1) There are two parts of the protein folding problem: a) predicting the correct final 3D structure of a protein from its amino acid sequence, and b) figuring out the mechanism by which an unfolded polypeptide chain coming off of the ribosome folds into its final 3D structure. I will refer to these problems as the structure prediction problem and the folding mechanism problem.

2) Obviously the folding mechanism problem is more complex and solving this would automatically solve the structure prediction problem. FoldIt is designed primarily to investigate the structure prediction problem. Efforts such as the Folding@Home project are geared more towards the folding mechanism problem.

3) The structure prediction problem is essentially a global optimization problem: given a long polypeptide chain, find the lowest energy conformation of that chain. Searching for the lowest energy conformation is difficult because the search space is large and contains many local minima.

4) The state-of-the-art structure prediction programs are able to generate a decent starting model for the protein structure by comparing the amino acid sequence with the sequences of proteins of known structure. The programs then play around with the structure (rotating bond angles, moving various pieces of the protein around). The program will compare the energy of the structure prior to the change with the energy after and if the change has lowered the energy of the structure, it will accept the change.
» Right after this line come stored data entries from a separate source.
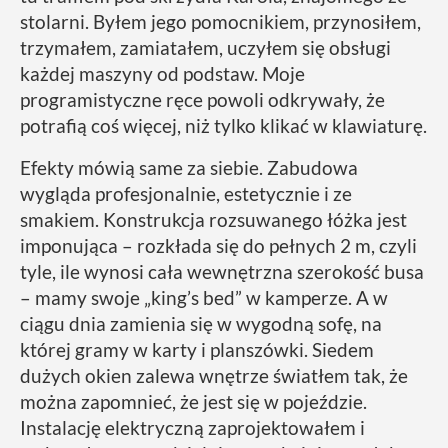
stolarni. Byłem jego pomocnikiem, przynosiłem,
trzymałem, zamiatałem, uczyłem się obsługi
każdej maszyny od podstaw. Moje
programistyczne ręce powoli odkrywały, że
potrafią coś więcej, niż tylko klikać w klawiaturę.
Efekty mówią same za siebie. Zabudowa
wygląda profesjonalnie, estetycznie i ze
smakiem. Konstrukcja rozsuwanego łóżka jest
imponująca – rozkłada się do pełnych 2 m, czyli
tyle, ile wynosi cała wewnętrzna szerokość busa
– mamy swoje „king’s bed” w kamperze. A w
ciągu dnia zamienia się w wygodną sofę, na
której gramy w karty i planszówki. Siedem
dużych okien zalewa wnętrze światłem tak, że
można zapomnieć, że jest się w pojeździe.
Instalację elektryczną zaprojektowałem i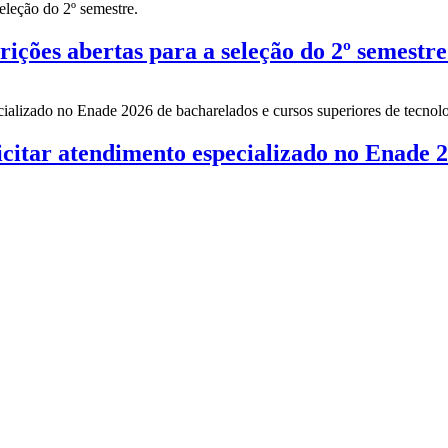
es abertas para a seleção do 2º semestre
citar atendimento especializado no Enade 2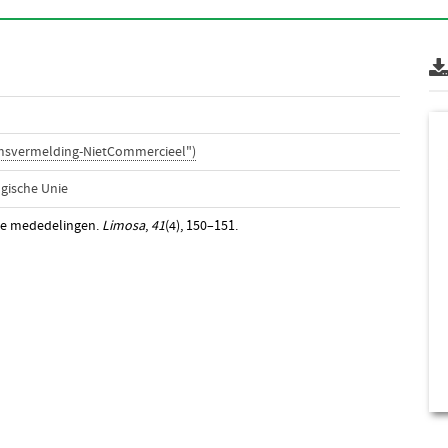
amsvermelding-NietCommercieel")
gische Unie
te mededelingen.
Limosa
,
41
(4), 150–151.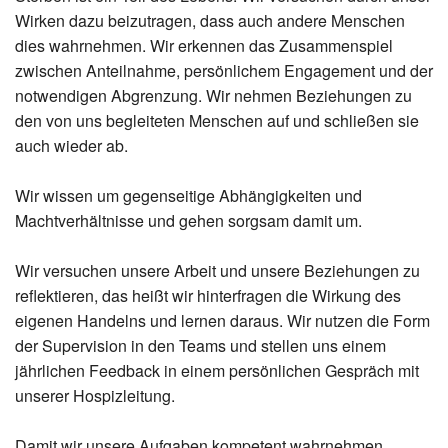
Wirken dazu beizutragen, dass auch andere Menschen
dies wahrnehmen. Wir erkennen das Zusammenspiel
zwischen Anteilnahme, persönlichem Engagement und der
notwendigen Abgrenzung. Wir nehmen Beziehungen zu
den von uns begleiteten Menschen auf und schließen sie
auch wieder ab.
Wir wissen um gegenseitige Abhängigkeiten und
Machtverhältnisse und gehen sorgsam damit um.
Wir versuchen unsere Arbeit und unsere Beziehungen zu
reflektieren, das heißt wir hinterfragen die Wirkung des
eigenen Handelns und lernen daraus. Wir nutzen die Form
der Supervision in den Teams und stellen uns einem
jährlichen Feedback in einem persönlichen Gespräch mit
unserer Hospizleitung.
Damit wir unsere Aufgaben kompetent wahrnehmen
5) Often, the search gets caught in a local minima, where small changes to the structure all raise the energy, even though the overall structure is not correct. Often, visually inspecting these "trapped" structures can reveal more drastic changes to the structure that may move the structure out of the local minima and closer to the correct structure. It is this part of the algorithm, recognition of local minima and identification of the large changes to allow escape of these minima, that benefit most from human intervention.
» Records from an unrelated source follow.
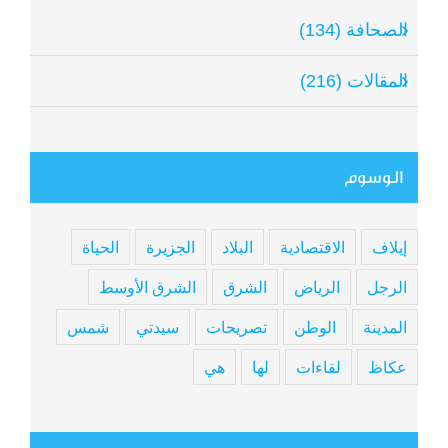
الصحافة (134)
المقالات (216)
الوسوم
إيلاف
الاقتصادية
البلاد
الجزيرة
الحياة
الرجل
الرياض
الشرق
الشرق الأوسط
المدينة
الوطن
تصريحات
سيدتي
شمس
عكاظ
لقاءات
لها
هي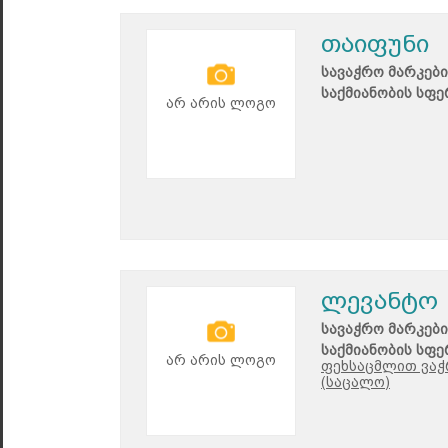
თაიფუნი
სავაჭრო მარკები
საქმიანობის სფე
არ არის ლოგო
ლევანტო
სავაჭრო მარკები
საქმიანობის სფე
არ არის ლოგო
ფეხსაცმლით ვაჭრ
(საცალო)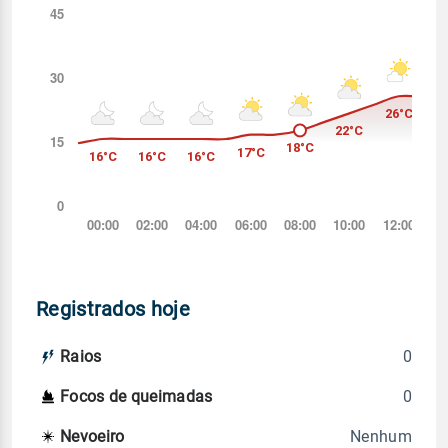
Registrados hoje
0
Raios
0
Focos de queimadas
Nenhum
Nevoeiro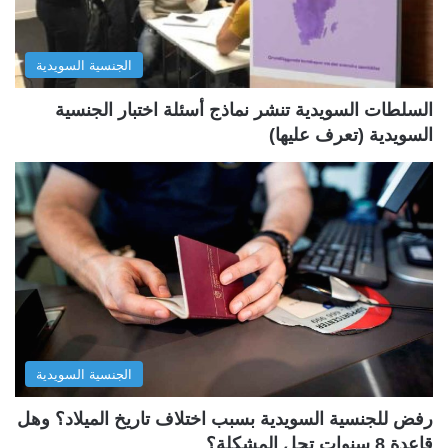
ا
ا
ل
ب
الجنسية السويدية
ي
ق
ة
ة
السلطات السويدية تنشر نماذج أسئلة اختبار الجنسية
السويدية (تعرف عليها)
الجنسية السويدية
رفض للجنسية السويدية بسبب اختلاف تاريخ الميلاد؟ وهل
قاعدة 8 سنوات تحل المشكلة؟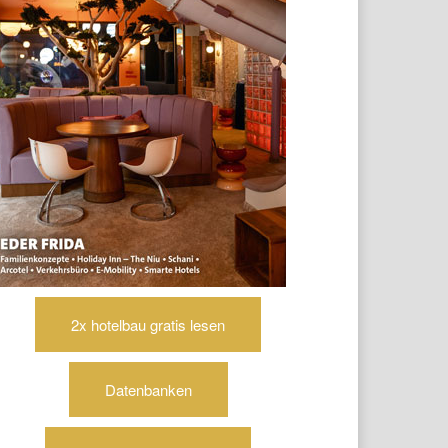
2x hotelbau gratis lesen
Datenbanken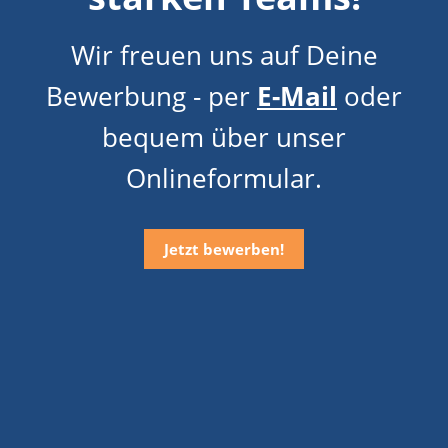
Wir freuen uns auf Deine
Bewerbung - per
E-Mail
oder
bequem über unser
Onlineformular.
Jetzt bewerben!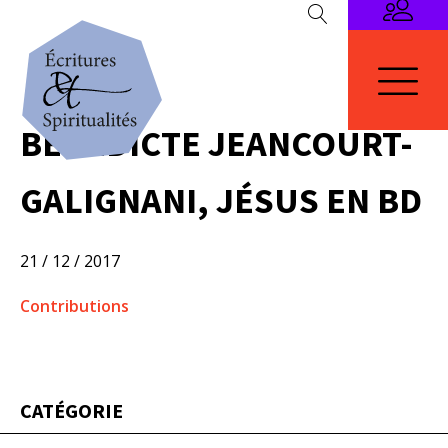
BÉNÉDICTE JEANCOURT-
GALIGNANI, JÉSUS EN BD
21 / 12 / 2017
Contributions
CATÉGORIE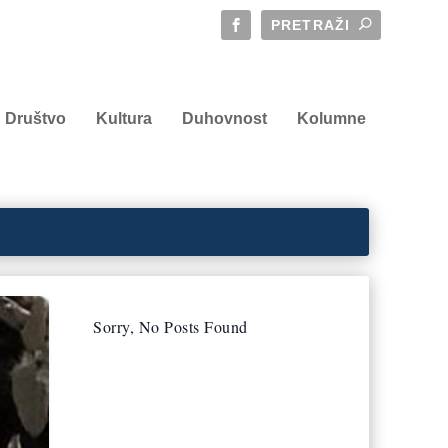
Društvo
Kultura
Duhovnost
Kolumne
Sorry, No Posts Found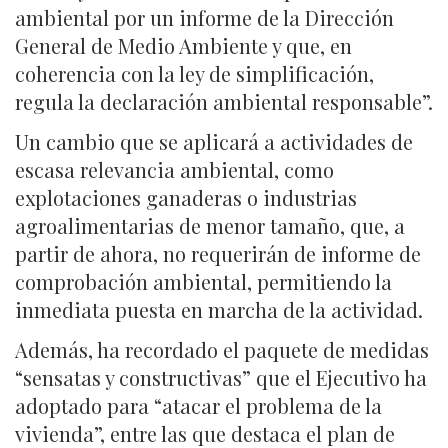
ambiental por un informe de la Dirección
General de Medio Ambiente y que, en
coherencia con la ley de simplificación,
regula la declaración ambiental responsable”.
Un cambio que se aplicará a actividades de
escasa relevancia ambiental, como
explotaciones ganaderas o industrias
agroalimentarias de menor tamaño, que, a
partir de ahora, no requerirán de informe de
comprobación ambiental, permitiendo la
inmediata puesta en marcha de la actividad.
Además, ha recordado el paquete de medidas
“sensatas y constructivas” que el Ejecutivo ha
adoptado para “atacar el problema de la
vivienda”, entre las que destaca el plan de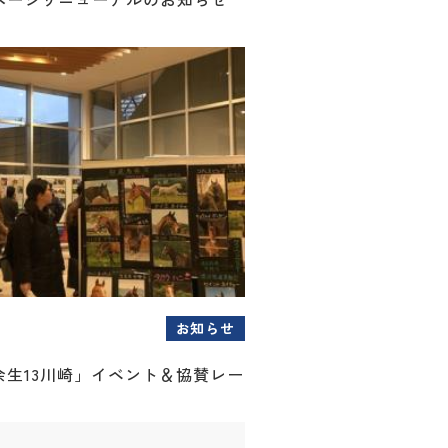
お知らせ
余生13川崎」イベント＆協賛レー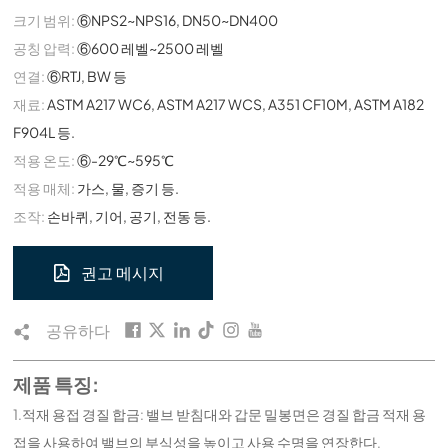
크기 범위:
⑥NPS2~NPS16, DN50~DN400
공칭 압력:
⑥600 레벨~2500 레벨
연결:
⑥RTJ, BW 등
재료:
ASTM A217 WC6, ASTM A217 WCS, A351 CF10M, ASTM A182
F904L 등.
적용 온도:
⑥-29℃~595℃
적용 매체:
가스, 물, 증기 등.
조작:
손바퀴, 기어, 공기, 전동 등.
권고 메시지
공유하다
제품 특징:
1.적재 용접 경질 합금: 밸브 받침대와 갑문 밀봉면은 경질 합금 적재 용
접을 사용하여 밸브의 부식성을 높이고 사용 수명을 연장한다.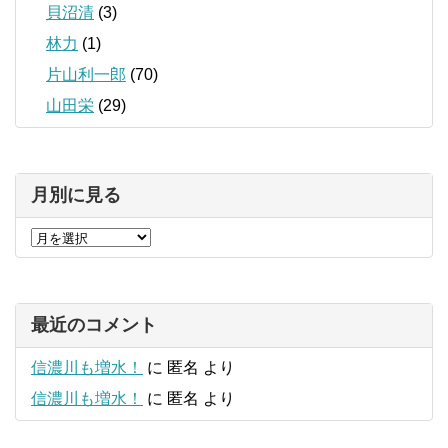
貝沼清
(3)
林力
(1)
片山利一郎
(70)
山田栄
(29)
月別に見る
最近のコメント
信濃川も増水！
に
匿名
より
信濃川も増水！
に
匿名
より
6) With regard to the original question (why isn't biological engineering used more in fuel production), Hartmut Michel, who won the Nobel Prize for his work studying photosynthesis, has an interesting editorial in Angewandte Chemie (a major chemistry journal) titled, "The Nonsense of Biofuels." In it, he argues that electric cars run from solar energy makes much more sense than using biofuels because of the inherent inefficiency of biological photosynthesis:
Commercially available photovoltaic cells already possess a conversion efficiency for sunlight of more than 15%, the electric energy produced can be stored in electric batteries without major losses. This is about 150 times better than the storage of the energy from sunlight in biofuels. In addition, 80% of the energy stored in the battery is used for the propulsion of a car by an electric engine, whereas a combustion engine uses only around 20% of the energy of the gasoline for driving the wheels. Both facts together lead to the conclusion that the combination photovoltaic cells/electric battery/electric engine uses the available land 600 times better than the combination biomass/biofuels/combustion engine.

His article is a bit too dismissive of some biofuel technologies and doesn't really address some of the issues with solar power, but he does make some very good points. Although biologists often marvel at how well nature is able to perform some tasks, it is good to sometimes admit when we have built devices that surpass nature's abilities.